La secretaria general de la Universidad Nacional Autónoma de México, Patricia Dolores Dávila Aranda, afirmó que el mundo atraviesa una etapa de profundas transformaciones que marcan el fin de una era y la reconfiguración del orden global. Señaló que este contexto responde al descontento social frente a la ineficacia de los gobiernos, lo que ha impulsado demandas de cambios radicales, aunque esto genere inestabilidad e incertidumbre.
Durante la inauguración del 2° Coloquio Internacional de Primavera sobre gobernanza democrática, la funcionaria destacó que la universidad debe asumir un papel activo como espacio crítico y de análisis ante estos procesos. Subrayó que la academia tiene la responsabilidad de generar reflexión colectiva, proponer escenarios y ofrecer alternativas para atender las exigencias sociales.
En ese sentido, enfatizó que gobernar es una de las tareas más complejas, ya que implica priorizar el bienestar general por encima de intereses particulares. Además, requiere capacidad de diálogo, escucha, planeación y corrección de errores, con el fin de tomar decisiones que respondan a las necesidades de la población.
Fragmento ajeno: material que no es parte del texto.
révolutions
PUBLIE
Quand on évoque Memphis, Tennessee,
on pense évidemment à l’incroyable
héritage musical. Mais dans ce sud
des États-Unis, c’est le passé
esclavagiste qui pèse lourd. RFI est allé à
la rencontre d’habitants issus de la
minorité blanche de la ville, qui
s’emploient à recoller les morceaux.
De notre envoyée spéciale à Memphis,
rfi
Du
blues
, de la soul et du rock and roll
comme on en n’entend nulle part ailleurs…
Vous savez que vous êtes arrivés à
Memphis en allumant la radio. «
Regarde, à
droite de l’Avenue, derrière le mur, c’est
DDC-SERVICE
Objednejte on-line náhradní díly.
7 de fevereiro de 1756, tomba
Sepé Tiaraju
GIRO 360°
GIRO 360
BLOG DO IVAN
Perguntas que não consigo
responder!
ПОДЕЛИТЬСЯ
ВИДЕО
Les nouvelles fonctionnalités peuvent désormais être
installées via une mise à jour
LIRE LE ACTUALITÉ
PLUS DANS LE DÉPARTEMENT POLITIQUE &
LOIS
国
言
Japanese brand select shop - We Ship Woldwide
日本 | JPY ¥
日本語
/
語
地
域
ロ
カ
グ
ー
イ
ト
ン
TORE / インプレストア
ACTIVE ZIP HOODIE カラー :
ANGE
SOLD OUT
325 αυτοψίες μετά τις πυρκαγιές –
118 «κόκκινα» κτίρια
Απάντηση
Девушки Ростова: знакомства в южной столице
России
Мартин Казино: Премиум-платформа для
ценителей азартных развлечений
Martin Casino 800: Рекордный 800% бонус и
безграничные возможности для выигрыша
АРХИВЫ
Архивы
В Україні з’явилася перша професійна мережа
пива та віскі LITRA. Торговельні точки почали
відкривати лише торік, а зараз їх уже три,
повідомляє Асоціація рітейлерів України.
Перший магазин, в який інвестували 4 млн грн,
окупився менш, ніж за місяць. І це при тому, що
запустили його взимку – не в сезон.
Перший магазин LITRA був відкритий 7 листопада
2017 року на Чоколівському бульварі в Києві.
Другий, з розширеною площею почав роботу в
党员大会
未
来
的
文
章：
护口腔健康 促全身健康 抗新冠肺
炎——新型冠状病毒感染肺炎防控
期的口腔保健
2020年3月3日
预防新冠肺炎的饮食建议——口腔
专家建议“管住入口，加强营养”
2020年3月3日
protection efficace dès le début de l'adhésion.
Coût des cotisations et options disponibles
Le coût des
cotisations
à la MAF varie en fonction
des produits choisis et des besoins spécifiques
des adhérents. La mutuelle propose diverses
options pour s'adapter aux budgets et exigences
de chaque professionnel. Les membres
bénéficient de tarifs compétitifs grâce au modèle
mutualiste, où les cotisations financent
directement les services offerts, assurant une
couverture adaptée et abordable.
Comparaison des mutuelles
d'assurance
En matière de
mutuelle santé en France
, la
Por su parte, Eduardo Robledo Rincón advirtió que los instrumentos tradicionales de gobierno podrían ya no ser efectivos ante un entorno cambiante. Consideró indispensable replantear estrategias con visión de largo plazo, fortalecer la confianza ciudadana y orientar los procesos de ajuste social para enfrentar los nuevos desafíos.
Finalmente, Alejandro Chanona Burguete sostuvo que gobernar no es solo administrar, sino un ejercicio que combina sensibilidad social, análisis y construcción de consensos. Añadió que, ante la incertidumbre actual, las decisiones públicas deben sustentarse en evidencia y conocimiento científico, con el objetivo de mejorar la calidad de vida y reducir las desigualdades sociales.